А пока Вятка, 1835 год…
В письмах Наташе этой поры чувство дружбы по мере переменчивости ощущений и настроений Герцена «затемняется» другим чувством, но угадываются и терзания от двусмысленности ситуации. Вопрос об отношениях с женщинами мучителен и коварен. «Понимаешь ли ты глупость любви, которая не ищет полного обладания предметом своим, это черт знает что! Вот тут сейчас и откроется нелепость, до которой я дошел; есть среднее чувство между земной любовью и дружбой».Кстати, все эти рассуждения — всё в том же письме о «страшном вопросе», заданном в октябре 1835 года: одна ли дружба?
Как видим, проблема — что такое любовь (и вообще психология любви) — особенно занимает Герцена. Противоречивые мысли и теоретические рассуждения об этом необъяснимом, едва уловимом феномене постоянно вторгаются в его письма сестре. Они еще понадобятся читателю в дальнейшем, при воспоминании о семейной драме, поразившей наших героев так трагически и так безнадежно.

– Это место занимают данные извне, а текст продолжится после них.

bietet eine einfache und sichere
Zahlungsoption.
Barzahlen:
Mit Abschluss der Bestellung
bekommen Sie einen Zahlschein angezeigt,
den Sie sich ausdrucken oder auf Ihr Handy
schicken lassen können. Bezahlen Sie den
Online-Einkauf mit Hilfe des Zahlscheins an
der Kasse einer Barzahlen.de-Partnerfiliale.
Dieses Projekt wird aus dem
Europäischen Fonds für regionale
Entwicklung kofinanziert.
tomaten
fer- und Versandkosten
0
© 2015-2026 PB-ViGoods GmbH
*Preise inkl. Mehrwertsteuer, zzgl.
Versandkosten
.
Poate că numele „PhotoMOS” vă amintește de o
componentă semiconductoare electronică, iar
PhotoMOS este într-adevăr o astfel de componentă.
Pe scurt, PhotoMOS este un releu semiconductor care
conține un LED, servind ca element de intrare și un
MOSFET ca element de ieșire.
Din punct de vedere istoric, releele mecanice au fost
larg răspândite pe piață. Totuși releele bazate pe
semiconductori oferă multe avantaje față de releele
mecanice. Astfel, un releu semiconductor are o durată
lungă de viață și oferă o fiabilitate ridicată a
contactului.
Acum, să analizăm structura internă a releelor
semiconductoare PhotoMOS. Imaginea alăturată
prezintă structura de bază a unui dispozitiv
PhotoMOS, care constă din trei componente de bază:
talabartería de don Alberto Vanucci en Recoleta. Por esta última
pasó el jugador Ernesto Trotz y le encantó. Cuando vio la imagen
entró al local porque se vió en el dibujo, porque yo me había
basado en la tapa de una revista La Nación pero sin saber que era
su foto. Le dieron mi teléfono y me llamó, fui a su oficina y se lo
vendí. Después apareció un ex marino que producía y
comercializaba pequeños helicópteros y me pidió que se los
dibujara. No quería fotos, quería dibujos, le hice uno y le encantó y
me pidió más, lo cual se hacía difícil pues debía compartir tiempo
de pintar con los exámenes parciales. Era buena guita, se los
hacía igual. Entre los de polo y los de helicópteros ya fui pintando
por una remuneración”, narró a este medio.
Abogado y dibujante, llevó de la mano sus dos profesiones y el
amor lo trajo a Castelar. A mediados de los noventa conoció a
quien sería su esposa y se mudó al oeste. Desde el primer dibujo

Наташа кротка, но усматривает противоречия в его посланиях и боится за него. 18 ноября на его уверения, что будущность его ему не принадлежит и любовь — погибель для его предназначения, она может только «склониться» перед ним: «Ты еще выше стал — что за душа! До какой степени самоотвержение! С твоим огненным характером, с твоею пламенной душою — отдать себя вовсе человечеству, победить страсти, заглушить голос любви…» И тут же признание из другого его письма («Любить, — можно ли жить с моей душой, с моим бешенством без любви») вызывает у нее подлинный страх: «Александр! Когда ты забыл, что уже не свой, я напомню тебе, что ты не должен поколебать твердейшего столпа, Христа человечества. <…> Нет, погоди любить, мой Александр, докончи начатое тобою».
И если есть в этой исповедальной переписке с сестрой значительный перерыв, то все равно понятно — сумасшествие страстей не улеглось.
С конца 1835 года отношения Александра с далеким идеалом и реальной возлюбленной (двумя женщинами — «идеальной» и «реальной») вошли в критическую стадию. Наташа горестно писала в Вятку о своих опасениях относительно старшего брата Александра, Егора. Она стала замечать, что их детская дружба и бесконечная доверительность перерастают с его стороны в нечто большее, и наконец последовало предложение. Отказать человеку, другу, брату, «убитому судьбою» (пережившему трагедию измены нареченной невесты, вышедшей за другого), было не легко, но ее твердое «нет» возобладало.
Переписка Наташи с Александром всячески пресекалась семьей и по этой причине велась тайно. Яковлев и тетка Хованская только и мечтали сбыть с рук и, наконец, устроить судьбу «сироты». Появлялись и получали отказ вполне достойные женихи.
Медведева, в январе 1836 года лишившись мужа, вскоре «тверже смотрела на свое положение». «Ее взор останавливался с какой-то взволнованной пытливостью на мне, будто она ждала чего-то — вопроса… ответа… — вспоминал он резкую перемену в их отношениях. — Я молчал — и она, испуганная, встревоженная, стала сомневаться. Тут я понял, что муж, в сущности, был для меня извинением в своих глазах, — любовь откипела во мне. Я не был равнодушен к ней, далеко нет, но это было не то, чего ей надобно было. Меня занимал теперь иной порядок мыслей, и этот страстный порыв, словно для того обнял меня, чтоб уяснить мне самому иное чувство. Одно могу сказать я в свое оправдание — я был искренен в моем увлечении».